During the exclusive conversation with OnCuba Fabelo, we assumed that is betting on large format certainty that he does not share “is not necessarily so. Between June and September 2014, at the Museum of Latin American Art (MoLAA), Long Beach, California City, I made a major exhibition in which I displayed pieces of medium format, and a set which was really the heart of the exhibition – small drawings on the Treaty of human anatomy, Leo Testut, an ancient encyclopedia of medicine that has anatomical diagrams on which I worked, intervening pages and creating new images on those pages with texts and everything. ” However, it recognizes that the large format feels “very comfortable” while accepting that scale “demands a lot of energy because they are elaborate pieces, but I impose no limits.”
Debtor Goya and Velázquez, Fabelo recognizes that are within “its benchmark tissue” Fidelio Ponce also Cuban Rene Portocarrero and Carlos Enriquez, among many others, because on them has its sights and undoubtedly there are influences.
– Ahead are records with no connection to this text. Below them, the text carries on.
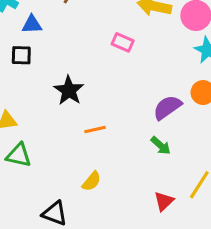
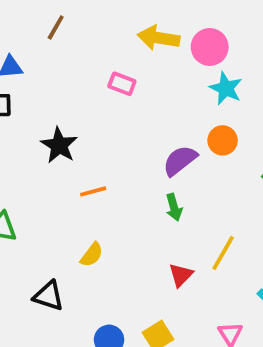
green arrow: (161, 146) -> (174, 207), turned 35

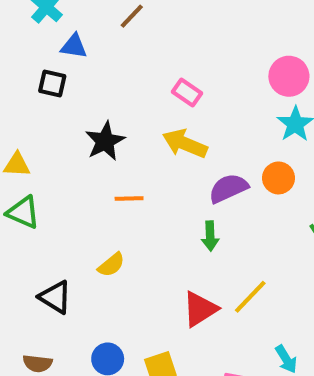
yellow arrow: (159, 38) -> (185, 144), moved
red triangle: (181, 275) -> (200, 309), size x1.4

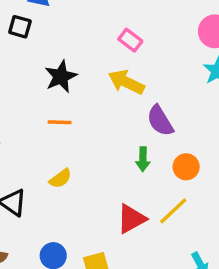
orange circle: (278, 178) -> (186, 167), moved
purple semicircle: (228, 188) -> (160, 121), turned -100
orange line: (129, 199) -> (60, 122), moved

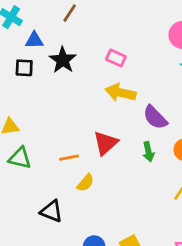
black star: (61, 77) -> (63, 60), moved
orange line: (60, 122) -> (69, 158), moved
red triangle: (131, 219) -> (106, 143), moved

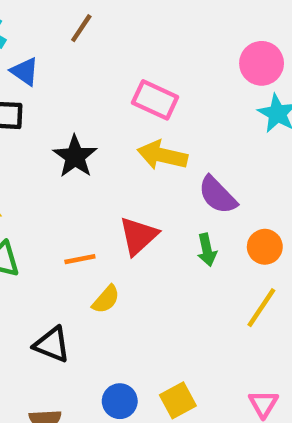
blue triangle: (34, 40) -> (25, 71), turned 36
pink rectangle: (116, 58) -> (155, 100), size x1.4
black star: (63, 60) -> (75, 156), moved

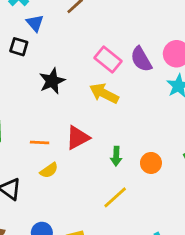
purple semicircle: (218, 195) -> (141, 59), moved
yellow line: (261, 308) -> (115, 197), moved

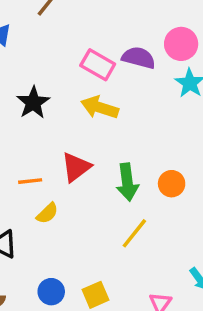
purple semicircle: (141, 59) -> (139, 58), turned 144
green arrow: (116, 156) -> (127, 182), size x1.5

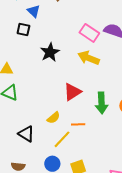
orange line: (30, 181) -> (78, 124), moved
yellow line: (134, 233) -> (62, 139), moved

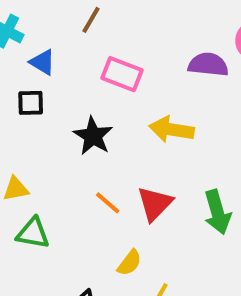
pink rectangle: (89, 33) -> (122, 74), moved
orange line: (78, 124) -> (108, 203), moved, turned 56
“Every Cuban is a born recycler,” he said on one occasion and now takes up the theme: “It is inherent in our own condition of survivors of the shortcomings and waivers to many things; Recycling is a term that refers not only to the material but to the best feelings, our memories, our culture. All we had to recycle and I have seen also in the tide and, as recycler and as Cuban- have used materials that might seem finite or their state of disappearance and have worked, and that look has turned a corner full cobwebs on a site ignota poetry. One can not underestimate anything in the environment, nothing gets out of hand of man, even though it has fulfilled its physical life cycle. In 1993 my friend the singer Silvio Rodriguez, gave me a song in which one of its parts says: ‘country where the wastes are loved yet. ” And it’s true, this island love to waste. ”
José Roberto Fabelo Perez (Guáimaro, Camagüey, 1950). Graduated from the Higher Institute of Art (1981) and the National School of Art (1972). He received, in 2004, the National Arts Award, the highest recognition awarded by the National Council of Plastic Arts and the Distinction for National Culture, awarded by the Ministry of Culture. He is a member of the Union of Writers and Artist of Cuba (UNEAC) and the International Association of Visual Artists.

His works are in important collections in Spain, Italy, Chile, France, Germany, Panama, Mexico, Venezuela, England, the United States and China, among other countries, and participated in various editions of the prestigious auctions at Christie’s and Sotheby’s, In New York. Considered one of the most outstanding artists of Cuban contemporary context, Fabelo, without sacrificing international commitments, is interested in his work is exhibited in public spaces in Havana, a city that feels deeply linked.